**Task goal:** Set down the whole listing below exactly, without pictures.

★ ★ ★ ★

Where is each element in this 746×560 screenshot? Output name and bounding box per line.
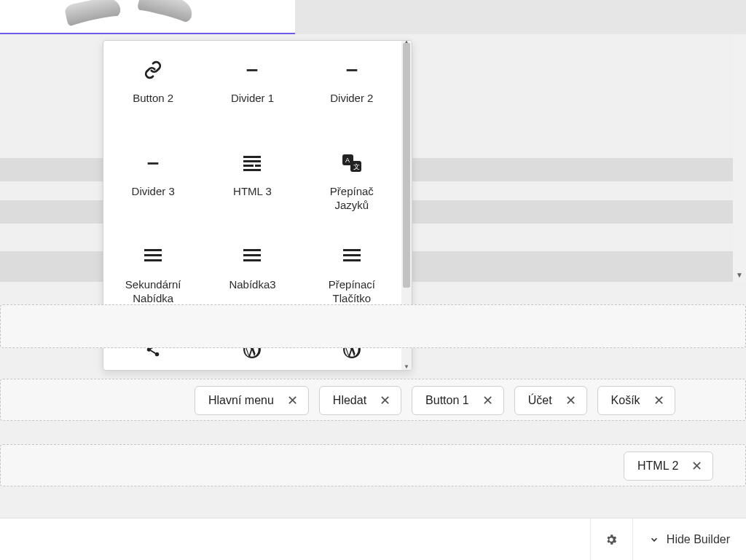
builder-chip-button-1[interactable]: Button 1 ✕ [412, 386, 504, 415]
settings-button[interactable] [590, 518, 632, 560]
component-divider-2[interactable]: Divider 2 [302, 54, 401, 147]
hide-builder-label: Hide Builder [667, 533, 730, 546]
svg-rect-19 [343, 254, 361, 256]
builder-chip-cart[interactable]: Košík ✕ [597, 386, 675, 415]
svg-rect-15 [243, 249, 261, 251]
chip-label: Účet [528, 394, 552, 407]
divider-icon [242, 61, 262, 79]
component-label: Divider 3 [132, 185, 175, 199]
builder-bottom-bar: Hide Builder [0, 518, 746, 560]
menu-icon [342, 248, 362, 265]
component-button-2[interactable]: Button 2 [103, 54, 203, 147]
panel-scrollbar[interactable]: ▼ [733, 34, 746, 282]
svg-rect-13 [144, 254, 162, 256]
component-label: Button 2 [133, 92, 173, 106]
svg-point-22 [147, 347, 152, 352]
component-label: Divider 1 [231, 92, 274, 106]
translate-icon: A文 [342, 154, 362, 172]
hide-builder-button[interactable]: Hide Builder [632, 518, 746, 560]
svg-rect-4 [243, 160, 261, 162]
close-icon[interactable]: ✕ [565, 394, 576, 407]
chevron-down-icon [649, 535, 659, 545]
chip-container: Hlavní menu ✕ Hledat ✕ Button 1 ✕ Účet ✕… [195, 386, 675, 415]
svg-rect-0 [247, 69, 258, 71]
svg-rect-12 [144, 249, 162, 251]
svg-rect-18 [343, 249, 361, 251]
component-divider-1[interactable]: Divider 1 [203, 54, 302, 147]
svg-point-23 [155, 352, 160, 357]
component-divider-3[interactable]: Divider 3 [103, 147, 203, 240]
builder-chip-search[interactable]: Hledat ✕ [319, 386, 401, 415]
link-icon [143, 61, 163, 79]
preview-canvas-left [0, 0, 295, 34]
builder-chip-account[interactable]: Účet ✕ [514, 386, 587, 415]
chevron-down-icon[interactable]: ▼ [404, 364, 409, 370]
component-label: Přepínač Jazyků [330, 185, 374, 213]
chip-label: Button 1 [425, 394, 469, 407]
builder-slot-row[interactable] [0, 304, 746, 348]
component-label: Nabídka3 [229, 278, 275, 292]
svg-rect-3 [243, 156, 261, 158]
component-label: HTML 3 [233, 185, 272, 199]
illustration-shoe [64, 0, 122, 27]
scrollbar-thumb[interactable] [403, 43, 410, 288]
close-icon[interactable]: ✕ [691, 460, 702, 473]
builder-slot-row[interactable]: HTML 2 ✕ [0, 444, 746, 486]
chip-label: Košík [611, 394, 640, 407]
component-label: Divider 2 [330, 92, 373, 106]
component-language-switcher[interactable]: A文 Přepínač Jazyků [302, 147, 401, 240]
svg-rect-17 [243, 259, 261, 261]
svg-rect-16 [243, 254, 261, 256]
illustration-shoe [136, 0, 195, 24]
svg-rect-2 [148, 162, 159, 165]
svg-rect-14 [144, 259, 162, 261]
chip-label: Hlavní menu [208, 394, 274, 407]
preview-strip [0, 0, 746, 34]
divider-icon [342, 61, 362, 79]
chip-label: HTML 2 [637, 460, 678, 473]
builder-chip-html-2[interactable]: HTML 2 ✕ [624, 451, 713, 481]
svg-rect-20 [343, 259, 361, 261]
close-icon[interactable]: ✕ [287, 394, 298, 407]
chip-container: HTML 2 ✕ [624, 451, 713, 481]
svg-text:A: A [345, 157, 350, 164]
component-label: Sekundární Nabídka [125, 278, 181, 306]
svg-rect-6 [255, 165, 261, 167]
component-label: Přepínací Tlačítko [329, 278, 375, 306]
close-icon[interactable]: ✕ [482, 394, 493, 407]
builder-slot-row[interactable]: Hlavní menu ✕ Hledat ✕ Button 1 ✕ Účet ✕… [0, 379, 746, 421]
divider-icon [143, 154, 163, 172]
preview-canvas-right [295, 0, 746, 34]
svg-rect-7 [243, 169, 261, 171]
close-icon[interactable]: ✕ [380, 394, 390, 407]
html-icon [242, 154, 262, 172]
gear-icon [605, 533, 618, 546]
svg-rect-1 [346, 69, 357, 71]
close-icon[interactable]: ✕ [653, 394, 664, 407]
chip-label: Hledat [333, 394, 366, 407]
chevron-down-icon[interactable]: ▼ [736, 271, 743, 279]
builder-chip-main-menu[interactable]: Hlavní menu ✕ [195, 386, 309, 415]
menu-icon [242, 248, 262, 265]
component-html-3[interactable]: HTML 3 [203, 147, 302, 240]
menu-icon [143, 248, 163, 265]
svg-text:文: 文 [353, 163, 360, 170]
svg-rect-5 [243, 165, 254, 167]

★ ★ ★ ★

**Exercise response:**
Where is each element in this 746×560 screenshot? Output name and bounding box per line.
builder-chip-button-1[interactable]: Button 1 ✕ [412, 386, 504, 415]
settings-button[interactable] [590, 518, 632, 560]
component-divider-2[interactable]: Divider 2 [302, 54, 401, 147]
hide-builder-label: Hide Builder [667, 533, 730, 546]
svg-rect-19 [343, 254, 361, 256]
builder-chip-cart[interactable]: Košík ✕ [597, 386, 675, 415]
svg-rect-15 [243, 249, 261, 251]
chip-label: Účet [528, 394, 552, 407]
divider-icon [242, 61, 262, 79]
component-label: Divider 3 [132, 185, 175, 199]
builder-bottom-bar: Hide Builder [0, 518, 746, 560]
menu-icon [342, 248, 362, 265]
component-button-2[interactable]: Button 2 [103, 54, 203, 147]
panel-scrollbar[interactable]: ▼ [733, 34, 746, 282]
svg-rect-13 [144, 254, 162, 256]
component-label: Button 2 [133, 92, 173, 106]
svg-point-22 [147, 347, 152, 352]
component-label: Divider 1 [231, 92, 274, 106]
translate-icon: A文 [342, 154, 362, 172]
hide-builder-button[interactable]: Hide Builder [632, 518, 746, 560]
svg-rect-4 [243, 160, 261, 162]
close-icon[interactable]: ✕ [565, 394, 576, 407]
chevron-down-icon [649, 535, 659, 545]
chip-container: Hlavní menu ✕ Hledat ✕ Button 1 ✕ Účet ✕… [195, 386, 675, 415]
svg-rect-0 [247, 69, 258, 71]
svg-rect-12 [144, 249, 162, 251]
svg-rect-18 [343, 249, 361, 251]
component-divider-1[interactable]: Divider 1 [203, 54, 302, 147]
svg-point-23 [155, 352, 160, 357]
component-divider-3[interactable]: Divider 3 [103, 147, 203, 240]
builder-chip-search[interactable]: Hledat ✕ [319, 386, 401, 415]
link-icon [143, 61, 163, 79]
preview-canvas-left [0, 0, 295, 34]
builder-chip-account[interactable]: Účet ✕ [514, 386, 587, 415]
chevron-down-icon[interactable]: ▼ [404, 364, 409, 370]
component-label: Přepínač Jazyků [330, 185, 374, 213]
chip-label: Button 1 [425, 394, 469, 407]
builder-slot-row[interactable] [0, 304, 746, 348]
component-label: Nabídka3 [229, 278, 275, 292]
svg-rect-3 [243, 156, 261, 158]
component-label: HTML 3 [233, 185, 272, 199]
illustration-shoe [64, 0, 122, 27]
scrollbar-thumb[interactable] [403, 43, 410, 288]
close-icon[interactable]: ✕ [691, 460, 702, 473]
builder-slot-row[interactable]: HTML 2 ✕ [0, 444, 746, 486]
chip-label: Košík [611, 394, 640, 407]
component-label: Divider 2 [330, 92, 373, 106]
component-language-switcher[interactable]: A文 Přepínač Jazyků [302, 147, 401, 240]
svg-rect-17 [243, 259, 261, 261]
svg-rect-16 [243, 254, 261, 256]
illustration-shoe [136, 0, 195, 24]
svg-rect-2 [148, 162, 159, 165]
svg-rect-14 [144, 259, 162, 261]
chip-label: Hlavní menu [208, 394, 274, 407]
preview-strip [0, 0, 746, 34]
divider-icon [342, 61, 362, 79]
chip-label: HTML 2 [637, 460, 678, 473]
builder-chip-html-2[interactable]: HTML 2 ✕ [624, 451, 713, 481]
svg-rect-20 [343, 259, 361, 261]
close-icon[interactable]: ✕ [287, 394, 298, 407]
chip-container: HTML 2 ✕ [624, 451, 713, 481]
svg-text:A: A [345, 157, 350, 164]
component-label: Sekundární Nabídka [125, 278, 181, 306]
svg-rect-6 [255, 165, 261, 167]
component-label: Přepínací Tlačítko [329, 278, 375, 306]
close-icon[interactable]: ✕ [482, 394, 493, 407]
builder-slot-row[interactable]: Hlavní menu ✕ Hledat ✕ Button 1 ✕ Účet ✕… [0, 379, 746, 421]
divider-icon [143, 154, 163, 172]
preview-canvas-right [295, 0, 746, 34]
svg-rect-7 [243, 169, 261, 171]
close-icon[interactable]: ✕ [380, 394, 390, 407]
html-icon [242, 154, 262, 172]
gear-icon [605, 533, 618, 546]
svg-rect-1 [346, 69, 357, 71]
close-icon[interactable]: ✕ [653, 394, 664, 407]
chip-label: Hledat [333, 394, 366, 407]
chevron-down-icon[interactable]: ▼ [736, 271, 743, 279]
builder-chip-main-menu[interactable]: Hlavní menu ✕ [195, 386, 309, 415]
menu-icon [242, 248, 262, 265]
component-html-3[interactable]: HTML 3 [203, 147, 302, 240]
menu-icon [143, 248, 163, 265]
svg-text:文: 文 [353, 163, 360, 170]
svg-rect-5 [243, 165, 254, 167]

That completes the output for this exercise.